Hernando fue el primero en saltar y correr hacia la plaza, con el alfanje, desenvainado y en alto, agarrado con ambas manos. Los tres moriscos de Cádiar le siguieron. En la plaza, tras unos primeros momentos de indecisión, las mujeres intentaban defenderse de unos soldados que golpeaban indiscriminadamente con espadas y alabardas.

—¡Hay moros! —se escuchó en la confusión del gentío.

—¡Nos atacan! —gritaban los soldados cristianos desde todos los rincones de la plaza.

La oscuridad era absoluta.

—¡Madre! —empezó a gritar a su vez Hernando.

Entre las tinieblas, los arcabuceros cristianos se disparaban entre ellos. Hernando tropezó con un cadáver y estuvo a punto de caer. A su derecha, muy cerca, relampagueó un disparo al tiempo que una gran cantidad de humo envolvía el lugar. Volteó el alfanje entre el denso humo y notó cómo el arma se hundía en la carne. Al instante oyó un grito de muerte.

—¡Madre!

Continuó con el alfanje en alto. ¡No veía! No veía nada. No podía reconocer a nadie en el caos.
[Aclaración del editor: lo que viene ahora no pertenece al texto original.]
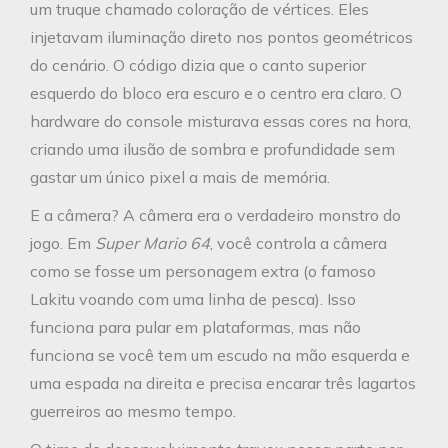
um truque chamado coloração de vértices. Eles
injetavam iluminação direto nos pontos geométricos
do cenário. O código dizia que o canto superior
esquerdo do bloco era escuro e o centro era claro. O
hardware do console misturava essas cores na hora,
criando uma ilusão de sombra e profundidade sem
gastar um único pixel a mais de memória.
E a câmera? A câmera era o verdadeiro monstro do
jogo. Em
Super Mario 64
, você controla a câmera
como se fosse um personagem extra (o famoso
Lakitu voando com uma linha de pesca). Isso
funciona para pular em plataformas, mas não
funciona se você tem um escudo na mão esquerda e
uma espada na direita e precisa encarar três lagartos
guerreiros ao mesmo tempo.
Una mujer le atacó.

—¡Soy morisco! —le gritó.

—¡Santiago! —pudo oír al tiempo a su espalda.

Lanzada hacia su espalda, la alabarda cristiana le rozó el costado y se clavó en el estómago de la mujer. Hernando notó la última vaharada de calor de la morisca sobre su propio rostro, cuando ésta se aferró a él, herida de muerte. Se liberó del trágico abrazo, se volvió y descargó un golpe de alfanje. La espada chocó con el metal de una celada y resbaló por ella hasta clavarse en el hombro del cristiano. Mientras, notó cómo la mujer caía agarrándose a sus piernas.

—¡Madre! —volvió a gritar.

Cada vez eran más los cuerpos de mujeres y niños con los que tropezaba. ¡Chapoteaba en sangre! Las puertas de la iglesia estaban cerradas. ¿Y si Aisha se hallaba en el interior del templo? Los cristianos seguían disparando, pese a las voces de sus capitanes que ordenaban el alto el fuego. Pero nada podía detener la carnicería: el miedo descontrolado de los soldados seguía cobrándose víctimas entre las indefensas mujeres y sus hijos.

Hernando seguía sin ver. ¿Cómo iba a encontrarla? ¿Y si ya yacía cadáver en aquella sangrienta plaza?

—Madre —gimió con la espada vencida.

—¿Hernando? Hernando, ¿eres tú?

Hernando volvió a alzar el alfanje. ¿Dónde estaba? ¿De dónde venía la voz?

—¡Madre!

—¿Hernando? —Una sombra le tanteó. Él hizo ademán de descargar un golpe—. ¡Hernando! —Aisha le sacudió.